Al centralino che istituiamo arrivano centinaia di telefonate di famiglie italiane di almeno due municipalità, da Miano a Secondigliano, passando per Scampia e Piscinola, ma anche dall’area metropolitana, Melito, Acerra, Arzano. Decidiamo di occuparci della distribuzione alimentare e della tutela legale, sanitaria, educativa – con l’istituzione di sportelli gratuiti con la collaborazione di professionisti – di circa mille e cinquecento persone, tra italiani e rom di Scampia e Secondigliano, con una non facile distribuzione settimanale. Attiviamo un sistema organizzativo che va dalla logistica alla comunicazione e aggreghiamo un certo numero di volontari. Strutture storiche del quartiere come il Gridas, il Centro Hurtado, il Giardino dei Mille Colori delle Suore della Provvidenza, diventano centri di approvvigionamento e smistamento. I limiti sono dettati dal gran numero dei richiedenti, dalla scarsità dei fondi, dalla difficoltà di muoversi per il distanziamento sociale. L’interlocuzione con il Comune è in quel momento ancora in piedi, almeno per avere le autorizzazioni per poter circolare liberamente come volontari. In una stramba telefonata del 26 marzo, con un funzionario che non aveva indicazioni certe su come ottenere il modulo per la libera circolazione, veniamo invitati a compilare un altro modulo sulla piattaforma online del Comune in cui indicare chi siamo, cosa facciamo e dove, ma soprattutto quante forze abbiamo a disposizione e che cosa siamo disposti a fare, perché questo potrebbe tornare “utile” al Comune. Restiamo sorpresi dalla richiesta, visto che già stiamo svolgendo un servizio totalmente volontario che copre un pezzo di città. Tuttavia, il 27 marzo facciamo l’iscrizione alla piattaforma, pensando che possa tornare utile alla causa, ma proseguiamo con la nostra azione completamente indipendente. Ancora, ci segnalano dei cittadini che sul sito del Comune ci sono tutti i servizi offerti dalle municipalità per l’emergenza in atto. Dopo una rapida consultazione, scopriamo che la terza è l’unica che ha stilato un elenco completo di servizi e capiamo che siamo affidati in sostanza al libero arbitrio del presidente di turno.

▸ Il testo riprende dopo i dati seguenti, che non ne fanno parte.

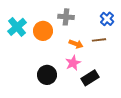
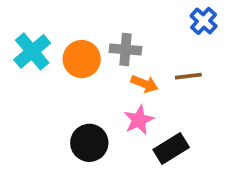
gray cross: (66, 17) -> (125, 50), moved
blue cross: (107, 19) -> (204, 21), moved

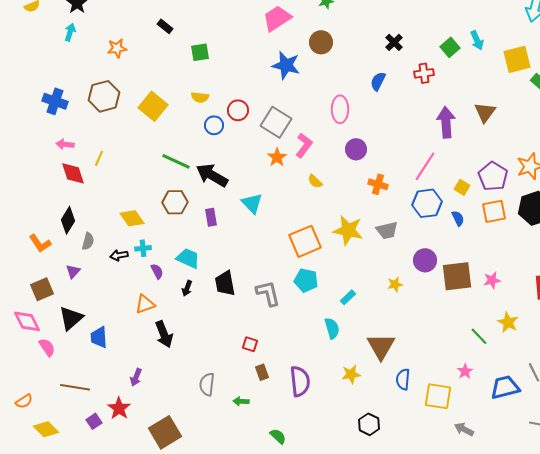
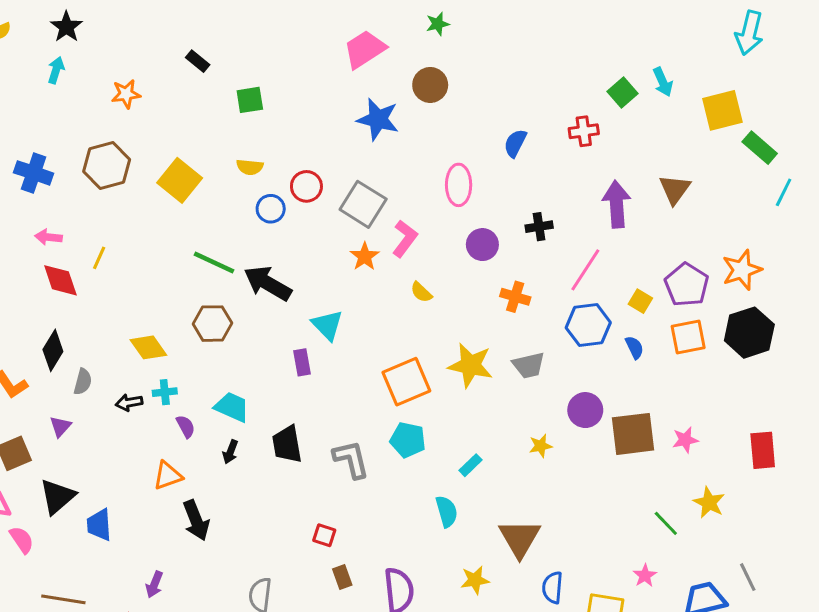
black cross: (394, 42) -> (539, 227), moved, turned 36
purple rectangle: (211, 217) -> (302, 362), moved

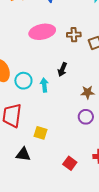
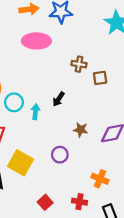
pink ellipse: (42, 32) -> (36, 41), moved
purple circle: (86, 117) -> (60, 155), moved
yellow square: (41, 133) -> (20, 163), size x1.6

Finalmente il 30 marzo il governo stanzia i quattrocento milioni ai comuni per gli aiuti alimentari. I gruppi di mutuo sostegno sorti in tutti i quartieri si muovono da tempo per la città portando la spesa alle famiglie. Sono attive anche le grosse comunità religiose tra spesa e mense dei poveri. Il 2 aprile, il comune di Napoli indice una manifestazione di interesse dal discutibile titolo #Insiememaisoli, finalizzata in sostanza a prelevare le eccedenze alla Mostra d’Oltremare. Per dirla con le parole del sindaco: “La base logistica di Mostra d’Oltremare del Banco alimentare di mutuo soccorso è entrata nel vivo. Arrivano derrate alimentari dalle catene di grande distribuzione, dal centro agroalimentare, dalla Coldiretti Campania, da altri ancora. I nostri dipendenti e la rete di volontariato provvede a distribuire ai più bisognosi…”. Compiliamo la manifestazione di interesse, che si perderà poi nell’oblio, e riusciamo ad andare solo una volta al Banco alimentare della Mostra grazie ai residui concessi dalla Comunità di Sant’Egidio.
Dal 4 al 10 aprile si apre la domanda del Comune i per bonus spesa. I criteri per accedere sono numerosi – assenza di reddito di cittadinanza o di altri sussidi, residenza nel Comune, permesso di soggiorno – e la compilazione online richiede un minimo di competenza oltre che almeno una connessione decente e un dispositivo digitale. I Caf sono aperti, ma come si eviteranno gli assembramenti? Suggeriamo all’assessore di ricorrere anche alle sue associazioni, quelle che sono state sospese, per facilitare le centinaia di rom che non potrebbero mai fare la domanda. In effetti, a tre giorni dalla scadenza, compare un volantino di una di queste associazioni, e noi veniamo invitati a farci da parte, non essendo di nostra competenza la faccenda. Ci viene anche detto che abbiamo sbagliato a istituire un centralino, che di queste cose si occupa il comune di Napoli. Certo, ma dopo un mese di quarantena. Comunque, il nostro centralino non si lascia scoraggiare e compila almeno un centinaio di domande, tutte quelle che può. Tuttavia molte famiglie sono escluse per mancanza di requisiti e alla fine le domande in tutta la città risulteranno inferiori alle aspettative. I giornali locali, nella loro beata ignoranza di ogni dato di realtà, scriveranno che forse tutti questi poveri non esistono.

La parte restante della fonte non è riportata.